Cultural clashes with trauma

    What happens when new traumas occur in the lives of refugees in the U.S.? Sadly, so many refugees come here with nothing, having fled their homes with only what they could carry. They are usually placed in low-income housing areas and are only able to get minimum wage jobs if they are even able to work. Limited work opportunities, combined with minimal or nonexistent savings and the travel loan debt of about $3000 per person that refugees agree to take on before being allowed to come here, leave refugees living in poor areas for at least the first few years upon coming to the U.S. Many low-income housing areas have higher levels of crime. Therefore, it is only a matter of time before newly arrived refugees are exposed to the violence alive and well in this country. I have, for instance, supported clients in coping with gang violence including threats, physical assault, and sexual assault. I have written letters to city housing advocating for the early relocation of a family due to recurrent break-ins and racist intimidation by neighbors. While these extremes are not the norm, they are common enough to be of grave concern to many refugees and people who work to support refugees.

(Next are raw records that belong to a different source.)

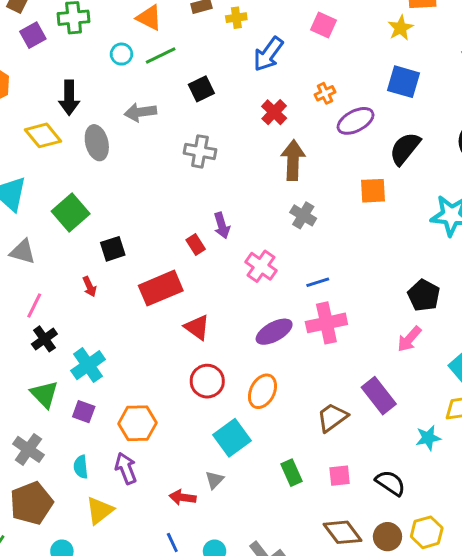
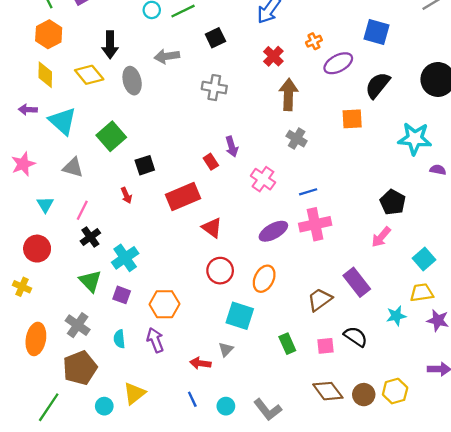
cyan square: (232, 438) -> (240, 316), turned -36
black semicircle: (390, 483) -> (356, 337), moved
yellow triangle: (100, 510) -> (134, 393), moved

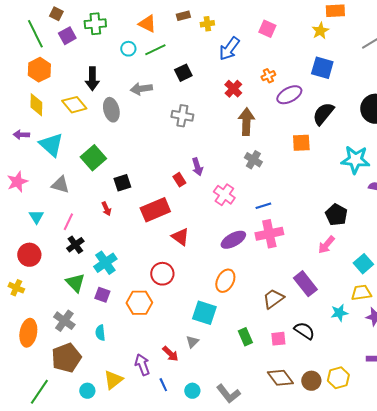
red circle: (220, 271) -> (162, 274), moved
purple arrow: (155, 340) -> (142, 365), moved
red arrow: (200, 363) -> (170, 354), turned -144

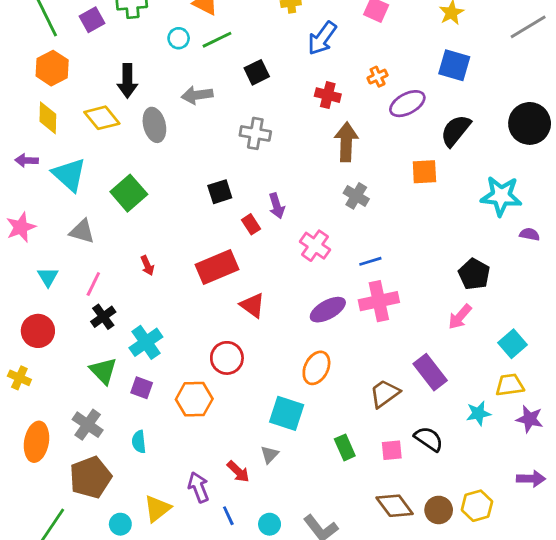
red cross: (233, 89) -> (328, 95), turned -30
black square: (122, 183) -> (220, 192), moved

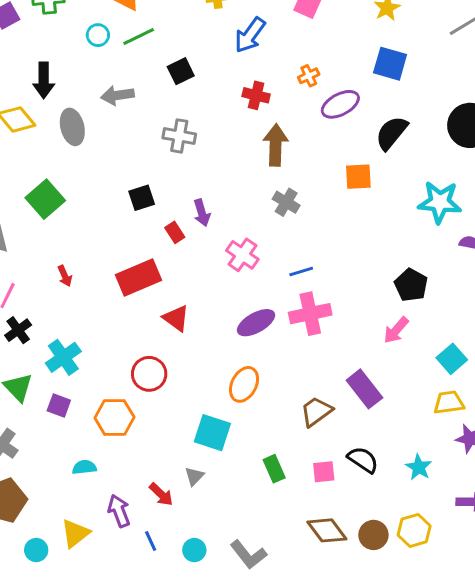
cyan star: (478, 413) -> (419, 467), moved, turned -30
cyan semicircle: (139, 442) -> (84, 467), moved, turned 90

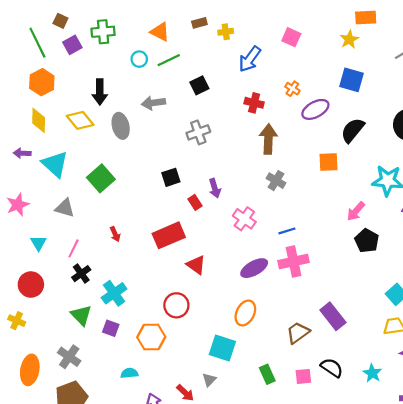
orange cross: (309, 76) -> (292, 89), turned -32
gray cross: (179, 136) -> (198, 132), turned -30
pink arrow: (396, 330) -> (356, 211), moved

    It is one thing to support a client in resolving past traumas that happened in another country. In this case, there is a separation from what happened of both time and distance: how the trauma was immediately dealt with was what is was. Often it was dealt with in a culturally congruent way, sanctioned by the greater society in which the person is culturally embedded. How does a host society support the resolution of a new trauma which has occurred to resettled refugees from elsewhere? What can we do when a.) the new trauma is rare in the refugee's country/culture of origin, and b.) the ways to comprehend and support such a trauma differ greatly between the host country and the refugee's country of origin? How do we support the stabilizing and resolution of such a trauma if our trained methods are so very different from what the client knows and expects - and the trauma itself occurred outside of the cultural context of the client? Such a trauma is culturally mixed, and it is quite possible that one cultural approach will not be adequate. The simple mixing of two cultural responses may be useless, damaging, or impossible.

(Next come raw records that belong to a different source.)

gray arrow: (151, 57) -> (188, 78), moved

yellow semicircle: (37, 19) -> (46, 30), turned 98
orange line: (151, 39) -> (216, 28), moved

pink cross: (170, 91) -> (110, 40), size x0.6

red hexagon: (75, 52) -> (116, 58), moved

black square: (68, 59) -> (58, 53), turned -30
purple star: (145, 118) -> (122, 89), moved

    As I contemplate this conundrum in my own practice, I can only say this: that each case must be treated as unique and with great care and thoughtfulness to all of those involved. In such situations I rely heavily on my interpreters, who interpret culture as well as words in my experience. I ask many questions of the clients themselves, looking to them to determine their best path. In the circumstances when this is not as possible, such as when a client or family is dealing with pervasive mental illness and violence from within, I seek a combination of feedback from the client, the interpreter, experts in the type of trauma that occurred (e.g., domestic violence, sexual assault, gang violence, etc.), and my own observations and analysis. If ongoing safety threats are involved, I get vastly increased support. As practitioners we cannot save anybody single-handedly-- I am no police officer, paramedic, martial arts expert or Hero of that sort. I really like life and I'm not ready to give it up anytime soon! But if I know my local resources and act quickly when I know more support is needed, I can be part of a team that saves lives.